We didn’t move much after that. Didn’t chase the next step. We simply laid there, limbs tangled, hearts exposed, letting the silence stretch around us like shelter.
There was no fire, no thunderclap—just the quiet gravity of staying. Two people, bruised by the world, choosing not to run.
14
Bellamy
Confidence isa delicate myth—one I woke up believing in. It clung to me like the echo of Carrick’s touch, warm and quiet, the illusion of healing wrapped in skin and breath. For a fleeting moment, I thought maybe the pieces of me had begun stitching themselves back together.
But then I walked into that dining room.
And the unraveling began again.
Because safety is not certainty. And calm isn’t comfort—it’s silence dressed in civility, an emptiness where answers should be.
No one was talking about Rayden.
Dinner smelled like garlic and indifference.
Sully had made pasta—something rich and buttery that smelled like garlic and nostalgia, filling the house like a promise no one could keep. He’d been humming Sinatra earlier, swaying to the melody as he stirred the sauce, smiling like the world hadn’t tilted sideways.
The table was full. Steam curled from plates. Silverware clicked against ceramic. Jax leaned back mid-story, gesturing animatedly while Maddy laughed under her breath. Niko passed the breadbasket without looking up.
Not one of them—not a single one—looked like they gave a damn that my brother might be dead.
I sat at the far end, wearing one of Carrick’s T-shirts, the hem grazing the tops of my thighs, the sleeves shoved high near my elbows. My hair was a collapsing bun. I hadn’t changed. Hadn’t eaten. Hadn’t spoken more than a few words. What was the point?
I’d felt like I was crawling out of the dark in Carrick’s arms. But it found me again—quiet, slow, insidious. Carrick hadn’t said much since morning. Niko had spent the day behind closed doors. Every hour without news felt like a countdown.

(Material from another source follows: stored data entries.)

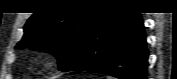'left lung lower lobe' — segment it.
I'll return each instance as SVG.
<instances>
[{
	"label": "left lung lower lobe",
	"instance_id": "left-lung-lower-lobe-1",
	"mask_svg": "<svg viewBox=\"0 0 177 79\" xmlns=\"http://www.w3.org/2000/svg\"><path fill=\"white\" fill-rule=\"evenodd\" d=\"M147 59L140 13L110 10L61 71L85 70L119 79H146Z\"/></svg>",
	"mask_w": 177,
	"mask_h": 79
}]
</instances>
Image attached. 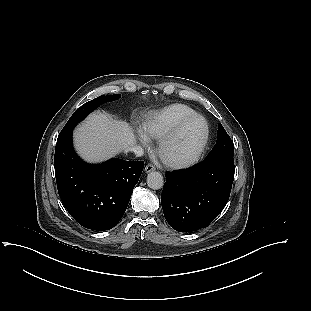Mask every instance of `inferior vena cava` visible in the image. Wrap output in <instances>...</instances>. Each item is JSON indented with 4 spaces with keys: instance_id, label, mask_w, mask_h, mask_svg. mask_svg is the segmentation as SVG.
Listing matches in <instances>:
<instances>
[{
    "instance_id": "inferior-vena-cava-1",
    "label": "inferior vena cava",
    "mask_w": 311,
    "mask_h": 311,
    "mask_svg": "<svg viewBox=\"0 0 311 311\" xmlns=\"http://www.w3.org/2000/svg\"><path fill=\"white\" fill-rule=\"evenodd\" d=\"M124 152L125 153L133 152L137 157H141L144 154V150L136 144H132V145L126 147L124 149Z\"/></svg>"
}]
</instances>
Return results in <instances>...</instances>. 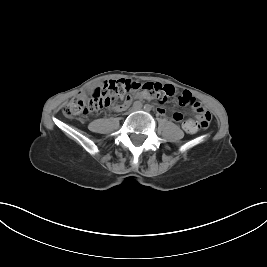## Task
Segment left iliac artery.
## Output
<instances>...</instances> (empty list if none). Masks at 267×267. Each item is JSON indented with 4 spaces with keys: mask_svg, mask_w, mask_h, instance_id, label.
<instances>
[{
    "mask_svg": "<svg viewBox=\"0 0 267 267\" xmlns=\"http://www.w3.org/2000/svg\"><path fill=\"white\" fill-rule=\"evenodd\" d=\"M151 105H149V104H146L145 106H144V109L146 110V111H150L151 110Z\"/></svg>",
    "mask_w": 267,
    "mask_h": 267,
    "instance_id": "obj_1",
    "label": "left iliac artery"
}]
</instances>
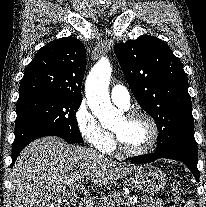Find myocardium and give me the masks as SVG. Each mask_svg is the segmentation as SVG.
Wrapping results in <instances>:
<instances>
[{
  "instance_id": "1",
  "label": "myocardium",
  "mask_w": 206,
  "mask_h": 207,
  "mask_svg": "<svg viewBox=\"0 0 206 207\" xmlns=\"http://www.w3.org/2000/svg\"><path fill=\"white\" fill-rule=\"evenodd\" d=\"M124 117L127 120H134L138 118L146 120L151 128V139L144 148L131 150L125 147L118 134L114 132L115 141L120 152L128 157H139L149 154L157 145L160 136L159 126L156 120L149 113L140 110L131 111L127 113Z\"/></svg>"
}]
</instances>
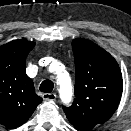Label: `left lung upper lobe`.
Listing matches in <instances>:
<instances>
[{
  "label": "left lung upper lobe",
  "mask_w": 131,
  "mask_h": 131,
  "mask_svg": "<svg viewBox=\"0 0 131 131\" xmlns=\"http://www.w3.org/2000/svg\"><path fill=\"white\" fill-rule=\"evenodd\" d=\"M75 60V99L63 110L70 123L90 131L107 121L118 107L123 80L116 60L90 40L72 41Z\"/></svg>",
  "instance_id": "obj_1"
}]
</instances>
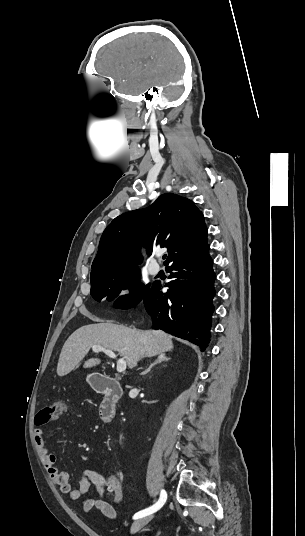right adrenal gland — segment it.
I'll use <instances>...</instances> for the list:
<instances>
[{
	"label": "right adrenal gland",
	"instance_id": "right-adrenal-gland-1",
	"mask_svg": "<svg viewBox=\"0 0 305 536\" xmlns=\"http://www.w3.org/2000/svg\"><path fill=\"white\" fill-rule=\"evenodd\" d=\"M168 360H171V358H167L166 354H160V356H158L157 360H155V362H153V364H151V366H149V368H147V370H145V372H142V376H144V374H148V372H150L151 368H153V366H156V364H161V362H168Z\"/></svg>",
	"mask_w": 305,
	"mask_h": 536
}]
</instances>
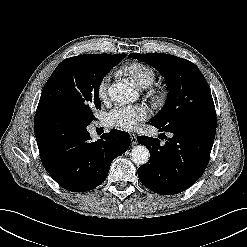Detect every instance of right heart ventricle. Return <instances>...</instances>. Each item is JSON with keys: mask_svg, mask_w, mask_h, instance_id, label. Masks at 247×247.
Wrapping results in <instances>:
<instances>
[{"mask_svg": "<svg viewBox=\"0 0 247 247\" xmlns=\"http://www.w3.org/2000/svg\"><path fill=\"white\" fill-rule=\"evenodd\" d=\"M122 73L140 88L151 84L155 79V71L142 63H130L123 67Z\"/></svg>", "mask_w": 247, "mask_h": 247, "instance_id": "e07e8e85", "label": "right heart ventricle"}]
</instances>
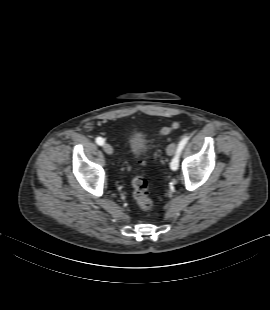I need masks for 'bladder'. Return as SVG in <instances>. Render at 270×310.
<instances>
[{
  "label": "bladder",
  "instance_id": "31cf9c89",
  "mask_svg": "<svg viewBox=\"0 0 270 310\" xmlns=\"http://www.w3.org/2000/svg\"><path fill=\"white\" fill-rule=\"evenodd\" d=\"M147 148V140L145 136L140 132H135L131 134L129 138V149L130 152L138 156L143 153Z\"/></svg>",
  "mask_w": 270,
  "mask_h": 310
}]
</instances>
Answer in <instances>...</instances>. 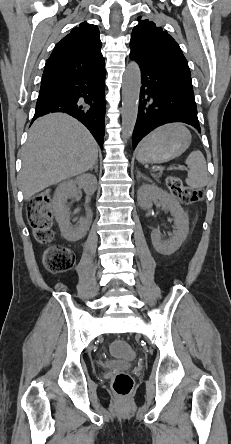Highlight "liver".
I'll list each match as a JSON object with an SVG mask.
<instances>
[{
    "label": "liver",
    "instance_id": "6515ba94",
    "mask_svg": "<svg viewBox=\"0 0 231 444\" xmlns=\"http://www.w3.org/2000/svg\"><path fill=\"white\" fill-rule=\"evenodd\" d=\"M98 144L87 128L64 113L36 120L22 149L19 186L24 199L95 165Z\"/></svg>",
    "mask_w": 231,
    "mask_h": 444
}]
</instances>
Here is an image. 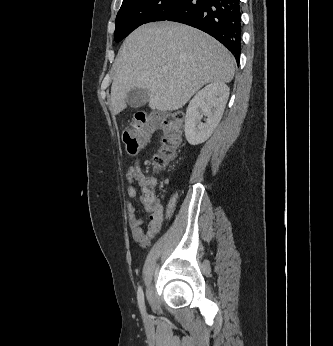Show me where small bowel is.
Returning <instances> with one entry per match:
<instances>
[{
  "label": "small bowel",
  "instance_id": "obj_1",
  "mask_svg": "<svg viewBox=\"0 0 333 346\" xmlns=\"http://www.w3.org/2000/svg\"><path fill=\"white\" fill-rule=\"evenodd\" d=\"M129 182L127 193L130 198H136L138 191L136 184L142 188L139 196L145 210L149 213L150 221L147 229L143 228V219L137 215L136 207L133 203H127L129 227L131 230L134 244L148 246L155 236L160 232L163 223V206L157 200L155 194L148 192L146 194L147 179L144 178L140 163L137 161L131 165L126 173Z\"/></svg>",
  "mask_w": 333,
  "mask_h": 346
}]
</instances>
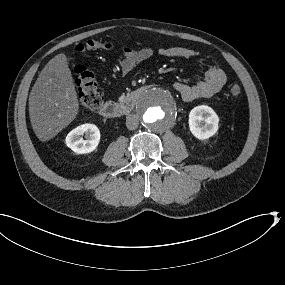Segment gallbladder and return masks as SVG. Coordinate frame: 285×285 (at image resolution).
Listing matches in <instances>:
<instances>
[{
	"label": "gallbladder",
	"instance_id": "1",
	"mask_svg": "<svg viewBox=\"0 0 285 285\" xmlns=\"http://www.w3.org/2000/svg\"><path fill=\"white\" fill-rule=\"evenodd\" d=\"M75 60V57H70L69 58V61H74Z\"/></svg>",
	"mask_w": 285,
	"mask_h": 285
}]
</instances>
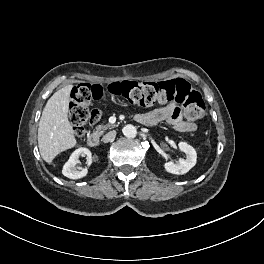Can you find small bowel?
Instances as JSON below:
<instances>
[{
  "label": "small bowel",
  "instance_id": "1",
  "mask_svg": "<svg viewBox=\"0 0 264 264\" xmlns=\"http://www.w3.org/2000/svg\"><path fill=\"white\" fill-rule=\"evenodd\" d=\"M136 119L146 125H154L158 122L166 121L177 131L185 133L196 130V124L184 119L181 109L174 103H168L160 108L138 115Z\"/></svg>",
  "mask_w": 264,
  "mask_h": 264
}]
</instances>
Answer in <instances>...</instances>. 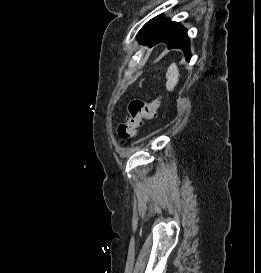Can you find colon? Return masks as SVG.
Wrapping results in <instances>:
<instances>
[{
	"label": "colon",
	"instance_id": "colon-1",
	"mask_svg": "<svg viewBox=\"0 0 261 273\" xmlns=\"http://www.w3.org/2000/svg\"><path fill=\"white\" fill-rule=\"evenodd\" d=\"M161 105V98L157 97L146 102L141 99H133L128 104V115L124 122L117 126V134L124 143L133 138L137 130L143 125L144 120H152L157 116Z\"/></svg>",
	"mask_w": 261,
	"mask_h": 273
}]
</instances>
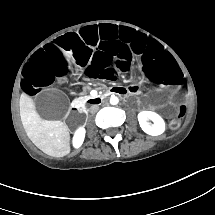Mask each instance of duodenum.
I'll return each mask as SVG.
<instances>
[{
	"label": "duodenum",
	"instance_id": "duodenum-1",
	"mask_svg": "<svg viewBox=\"0 0 215 215\" xmlns=\"http://www.w3.org/2000/svg\"><path fill=\"white\" fill-rule=\"evenodd\" d=\"M113 95H119V96H128L129 93L127 91L126 88L124 87H115V88H110L108 89L105 93L99 95L98 97L96 98H93V99H88L87 100V103H91V104H100L102 103L106 98L110 97V96H113ZM84 102L81 101V100H77L73 106H72V111L74 113H77L79 112L82 104Z\"/></svg>",
	"mask_w": 215,
	"mask_h": 215
}]
</instances>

I wasn’t spiraling. Not yet. But the ground was shifting under me again.
Every swallow burned tight. And every time someone smiled like things were fine, something in me splintered deeper.
“I’m just saying,” Jax said suddenly, his tone light and conversational, as if we were brainstorming over beers, “if the Dom Krovi want to recoup the money Rayden lost, they have to keep him alive. Dead men can’t make good on their debts. So I think it is logical to assume that Rayden is still alive.”
“Exactly,” Sully replied, nodding like this was some kind of reasonable roundtable debate. “If he were dead, someone would have found a body by now. No trail is better than the wrong one.”
I dropped my fork.
It didn’t clatter dramatically; it just hit the table with a dull thud. But the silence that followed was immediate and loud, like everyone at the table had been slapped at once.
“You’re all way too calm for people discussing a missing person,” I said, my voice flat but slicing through the quiet like a scalpel.